Arterial oxygen saturation was continuously estimated (%SpO₂), during rest, exercise, and recovery periods with a pulse oximeter (SensorMedics, StatTrak^™, Yorba Linda, CA) and attached to the subject by a finger probe. The pulse oximeter was electronically integrated to the SensorMedics, Vmax 229^™ Metabolic Cart System. The %SpO₂ data were averaged over the final 20 sec of each minute of collection.

Pulmonary function testing

During the second visit and prior to exercise, participants completed a pulmonary function test (SensorMedics, Vmax 229^™ Metabolic Cart System, Yorba Linda, CA) using standard spirometry procedures (ATS 1995) for the determination of forced vital capacity (FVC), and forced expiratory volume in one second (FEV₁). Before each pulmonary function test, the flow-volume sensor was calibrated with a 3-L calibration syringe. Reference equations from Morris and colleagues (1971) were used to derive the subject’s predicted spirometric values.

Statistical analysis

Independent t-tests were utilized to compare differences between groups for measures of the participant physical characteristics, and for the measures of workload during GXT and constant load exercise. A repeated measures analyses of variance (ANOVA; group × time) was utilized to compare differences between groups and across time for the measures of VO₂, HR, %StO₂, %SaO₂, and dyspnea during the GXT, and the constant load exercise test. When interactions or main effects were determined to be significantly different, independent t-testing was used to determine which individual means were significantly different. Simple linear regression analysis was utilized to examine possible relationships between %StO₂ and VO₂, %SaO₂, and measures of pulmonary function (FEV₁, FVC, and %FEV₁/FVC), during GXT and constant load exercise. A statistical significance of p ≤ 0.05 was used for all analyses.

Results

Physical characteristics of participants

Table 1 presents the descriptive characteristics of the participants. Both groups were closely matched in gender, age, height, weight, and body mass index (BMI). Persons with COPD had significantly lower FEV₁, percent predicted FEV₁, and %FEV₁/FVC values than control participants. Persons with COPD were classified as having moderate to severe COPD, based on percent predicted values (Table 1) (ATS 1986).
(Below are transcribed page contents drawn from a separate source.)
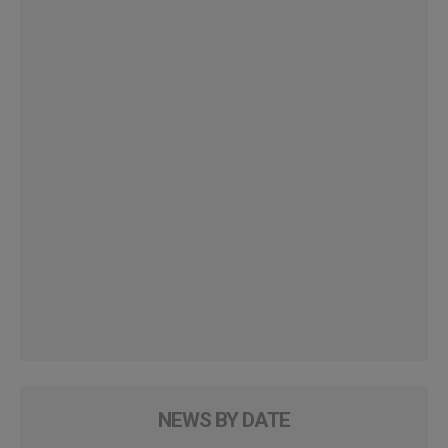
NEWS BY DATE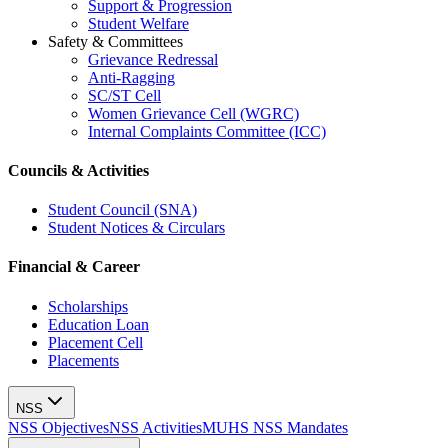
Support & Progression
Student Welfare
Safety & Committees
Grievance Redressal
Anti-Ragging
SC/ST Cell
Women Grievance Cell (WGRC)
Internal Complaints Committee (ICC)
Councils & Activities
Student Council (SNA)
Student Notices & Circulars
Financial & Career
Scholarships
Education Loan
Placement Cell
Placements
NSS
NSS Objectives
NSS Activities
MUHS NSS Mandates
Table 1 Physical characteristics of participants (N = 16)

	Control (N = 8)	COPD (N = 8)
Gender (N Males [M]/Females [F])	1 M/7 F	1 M/7 F
Age (yr)	67.8 ± 14.5	68.5 ± 11.5
Weight (kg)	75.1 ± 31.8	74.9 ± 31.3
Height (cm)	161.4 ± 5.1	162.1 ± 7.4
BMI (kg*(m^2) ^−1)	28.7 ± 12.0	28.2 ± 10.4
FEV1(L)	1.88 ± 0.55*	1.00 ± 0.27
Predicted FEV1%	91 ± 24*	51 ± 22
FVC (L)	2.65 ± 0.54	2.36 ± 0.81
FEV1/FVC%	70 ± 12*	44 ± 12

Notes: Values (other than Gender) are mean ± standard deviation;

* Significant difference between groups, control versus COPD, p ≤ 0.05).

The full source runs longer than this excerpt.